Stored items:
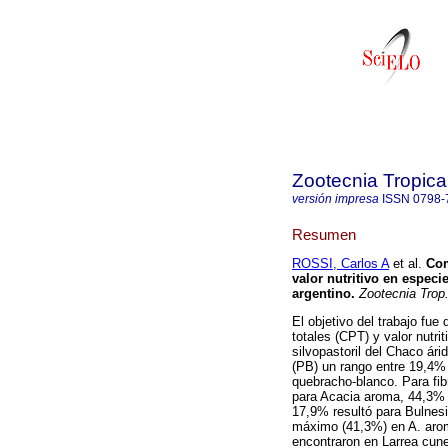
Zootecnia Tropica
versión impresa
ISSN
0798-
Resumen
ROSSI, Carlos A
et al.
Com
valor nutritivo en espec
argentino
.
Zootecnia Trop
El objetivo del trabajo fue
totales (CPT) y valor nutr
silvopastoril del Chaco ári
(PB) un rango entre 19,4
quebracho-blanco. Para fib
para Acacia aroma, 44,3% 
17,9% resultó para Bulnesia
máximo (41,3%) en A. aro
encontraron en Larrea cune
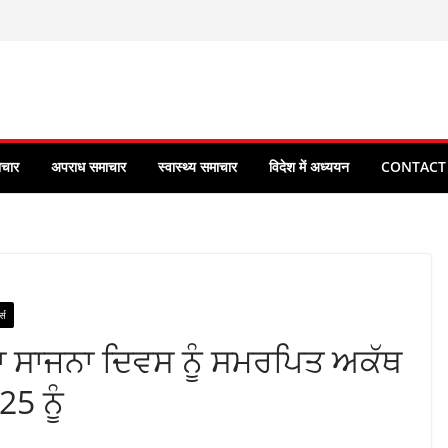
ाचार
अपराध समाचार
स्वास्थ्य समाचार
विदेश में अध्ययन
CONTACT
्स
 ਸਾਜਨਾ ਦਿਵਸ ਨੂੰ ਸਮਰਪਿਤ ਅਕੱਥ
5 ਨੂੰ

Goal of the exercise: Could you set down, exactly as written, every line from the one with "totales (CPT) y valor nutr" to the end of the data, both ends included? Leave out the pictures.

Your response:
totales (CPT) y valor nutr
silvopastoril del Chaco ári
(PB) un rango entre 19,4
quebracho-blanco. Para fib
para Acacia aroma, 44,3% 
17,9% resultó para Bulnesia
máximo (41,3%) en A. aro
encontraron en Larrea cune
ाचार
अपराध समाचार
स्वास्थ्य समाचार
विदेश में अध्ययन
CONTACT
्स
 ਸਾਜਨਾ ਦਿਵਸ ਨੂੰ ਸਮਰਪਿਤ ਅਕੱਥ
5 ਨੂੰ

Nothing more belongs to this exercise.